The case of the NDDC has become totally embarrassing, at least to the people of the Niger Delta, whose interests it was initially established to serve. As is common with governments ruling through propaganda, the hatchet men of those holding the NDDC by the jugular went to town hysterically, reeling out thousands of projects abandoned by contractors, just to dim our collective sense of outrage at the fraudulent management of the affairs of this totally leprous body. How did this show of shame start? Precisely on October 29, 2019, after he was finally inaugurated as Minister of Niger Delta, Senator Akpabio purported to set up an Interim Management Committee to manage the affairs of the NDDC, in flagrant violation of the NDDC Act. The Minister said then that the mandate of the Committee was to help create an ‘enabling environment’ for the forensic audit of the NDDC as promised by the President. What a country! So, you set up an illegal Committee just to create the ‘environment’ for a forensic audit, which ordinarily should be a work for accountants and experts.
According to the introductory note to the Act establishing it, the NDDC was conceived to “use the sums received from the allocation of the Federation Account for tackling ecological problems which arise from the exploration of oil minerals in the Niger Delta area”.

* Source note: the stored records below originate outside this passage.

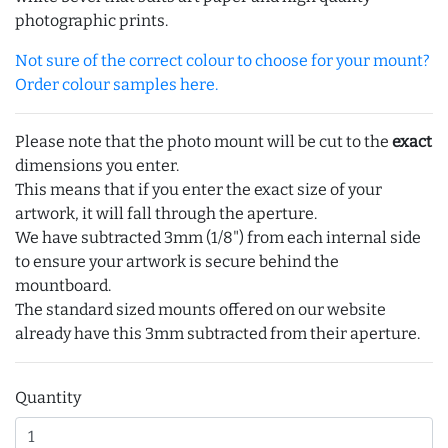
photographic prints.
Not sure of the correct colour to choose for your mount?
Order colour samples here.
Please note that the photo mount will be cut to the
exact
dimensions you enter.
This means that if you enter the exact size of your
artwork, it will fall through the aperture.
We have subtracted 3mm (1/8") from each internal side
to ensure your artwork is secure behind the
mountboard.
The standard sized mounts offered on our website
already have this 3mm subtracted from their aperture.
Quantity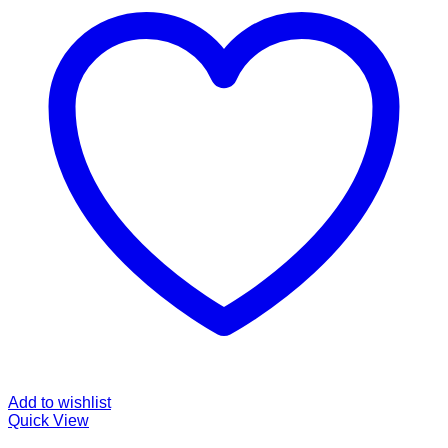
Add to wishlist
Quick View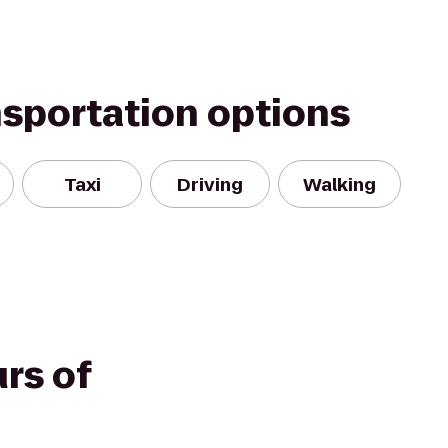
nsportation options
Taxi
Driving
Walking
rs of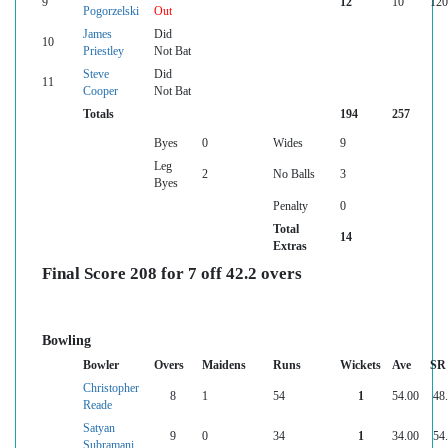
9
12
10
120
Pogorzelski
Out
James
Did
10
Priestley
Not Bat
Steve
Did
11
Cooper
Not Bat
Totals
194
257
Byes
0
Wides
9
Leg
2
No Balls
3
Byes
Penalty
0
Total
14
Extras
Final Score 208 for 7 off 42.2 overs
Bowling
Bowler
Overs
Maidens
Runs
Wickets
Ave
SR
Christopher
8
1
54
1
54.00
48
Reade
Satyan
9
0
34
1
34.00
54
Subramani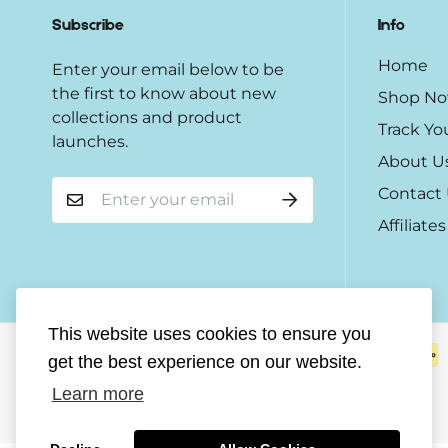
Subscribe
Info
Home
Enter your email below to be
the first to know about new
Shop N
collections and product
Track Yo
launches.
About U
Contact
Affiliates
This website uses cookies to ensure you
get the best experience on our website.
Learn more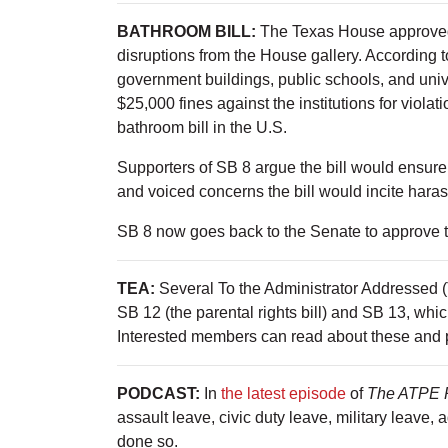
BATHROOM BILL:
The Texas House approved
disruptions from the House gallery. Accordin
government buildings, public schools, and unive
$25,000 fines against the institutions for viola
bathroom bill in the U.S.
Supporters of SB 8 argue the bill would ensure
and voiced concerns the bill would incite har
SB 8 now goes back to the Senate to approve
TEA:
Several To the Administrator Addressed 
SB 12 (the parental rights bill) and SB 13, whic
Interested members can read about these and p
PODCAST:
In
the latest episode
of
The ATPE 
assault leave, civic duty leave, military leave, 
done so.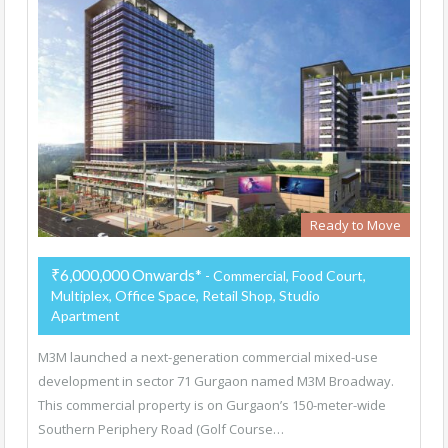
Ready to Move
₹6,000,000 Onwards*
- Commercial, Food Court,
Multiplex, Office Space, Retail Shop, Studio
Apartment
M3M launched a next-generation commercial mixed-use
development in sector 71 Gurgaon named M3M Broadway.
This commercial property is on Gurgaon’s 150-meter-wide
Southern Periphery Road (Golf Course…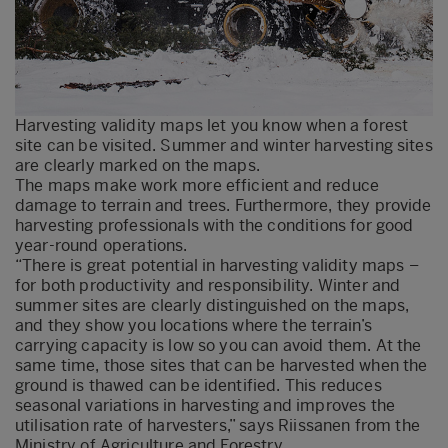
Harvesting validity maps let you know when a forest
site can be visited. Summer and winter harvesting sites
are clearly marked on the maps.
The maps make work more efficient and reduce
damage to terrain and trees. Furthermore, they provide
harvesting professionals with the conditions for good
year-round operations.
“There is great potential in harvesting validity maps –
for both productivity and responsibility. Winter and
summer sites are clearly distinguished on the maps,
and they show you locations where the terrain’s
carrying capacity is low so you can avoid them. At the
same time, those sites that can be harvested when the
ground is thawed can be identified. This reduces
seasonal variations in harvesting and improves the
utilisation rate of harvesters,” says Riissanen from the
Ministry of Agriculture and Forestry.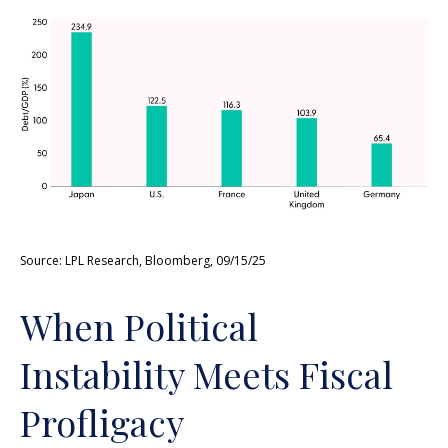
Source: LPL Research, Bloomberg, 09/15/25
When Political
Instability Meets Fiscal
Profligacy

Under and by virtue of section 2 of the NDDC Act, the power house of the Commission is its Governing Board, comprising a Chairman, one person to represent each of the oil producing member states of Abia, Akwa Ibom, Bayelsa, Cross River, Delta, Edo, Imo, Ondo and Rivers; three persons to represent the non-oil producing geo-political zones, representatives of the Federal Ministries of Finance and Environment, one representative of the oil producing companies in the Niger Delta nominated by the said companies, the managing director and two executive directors. They are to hold office for a period of four years, subject to renewal and to operate as part-time members. By virtue of section 4 of the NDDC Act, the office of the chairman of the Governing Board shall rotate amongst member States in alphabetical order, whilst section 12 makes the offices of the managing director and the two executive directors rotational, in the order of the highest production quantum of oil amongst the member states. It is mandatory for the Senate and the House of Representatives to confirm any appointment into the NDDC and no other body or entity is recognised by the NDDC Act to run its affairs other than the Board. It won’t take long after Senator Akpabio set up his illegal contraption than the President announced the constitution of the NDDC Board and forwarded their names to the National Assembly. Ignoring all protests and pending court actions, the National Assembly confirmed the list sent to it but declined approval for the representative from Rivers State, Dr. Joy Nunieh, which it claimed did not appear before the Committee for her interview and screening. Either by stroke of luck or fate, the same Mrs. Nunieh turned out to be the chairperson of Akpabio’s illegal contraption. So, for the first time in the history of the Niger Delta interventionist agency, we had two governing bodies.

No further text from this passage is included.